This year has also been the first to really allow us to establish a correlation between Bitcoin and the equities market, and the rout since last Thursday has affected both.
Swan Bitcoin app chief executive Cory Klippsten told Forbes last week that while bitcoin price movements have been highly correlated to U.S. stocks this year, over the short-term, over the longer term, “bitcoin has proven to be uncorrelated.
“Bitcoin has proven to be uncorrelated over the longer term. At a minimum it is a hedge against fiat inflation, but it also functions as a call option on a new global monetary system,” Klippsten said, noting that there is likely to be some hungry buying of bitcoin if it dips below $10,000, which it has as of the time of writing.
So how much buying on the dip is going on so far? It’s hard to tell, but CoinDesk, using Glassnode data, notes that the number of “accumulation addresses” has increased by 2% in the past three weeks as bitcoin went from $12,400 to under $10,000.

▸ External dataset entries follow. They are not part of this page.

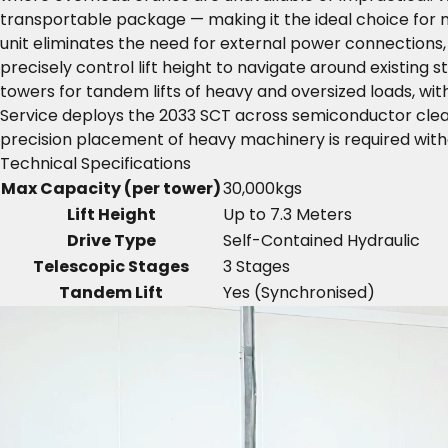
transportable package — making it the ideal choice for m
unit eliminates the need for external power connections,
precisely control lift height to navigate around existing
towers for tandem lifts of heavy and oversized loads, wit
Service deploys the 2033 SCT across semiconductor clea
precision placement of heavy machinery is required withou
Technical Specifications
Max Capacity (per tower)
30,000kgs
Lift Height
Up to 7.3 Meters
Drive Type
Self-Contained Hydraulic
Telescopic Stages
3 Stages
Tandem Lift
Yes (Synchronised)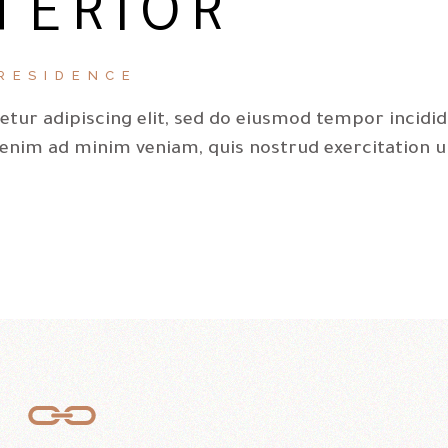
TERIOR
ke
to
inc
RESIDENCE
or
tur adipiscing elit, sed do eiusmod tempor incidi
de
 enim ad minim veniam, quis nostrud exercitation u
vo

Figuring out any correlations between bitcoin and the US dollar, bitcoin and the equities market or bitcoin and gold has largely been a fool’s errand over the long term.
Peter Schiff, a long-time gold bug who doesn’t care much for bitcoin, always thought that if gold rose to new highs, bitcoin would collapse. But that didn’t happen last month when gold was climbing and bitcoin was climbing right along with it.
On the other side of this divide we have the Winklevoss twins, who have been in an ongoing Twitter showdown with Schiff, with the former predicting that $10,000 is the new $1,000 for bitcoin. In other words, $10,000 is the baseline for any new dips in the cryptocurrency. Schiff, even though he’s seen that bitcoin didn’t follow gold in the other direction in August, still thinks this is just bitcoin consolidating before a crash.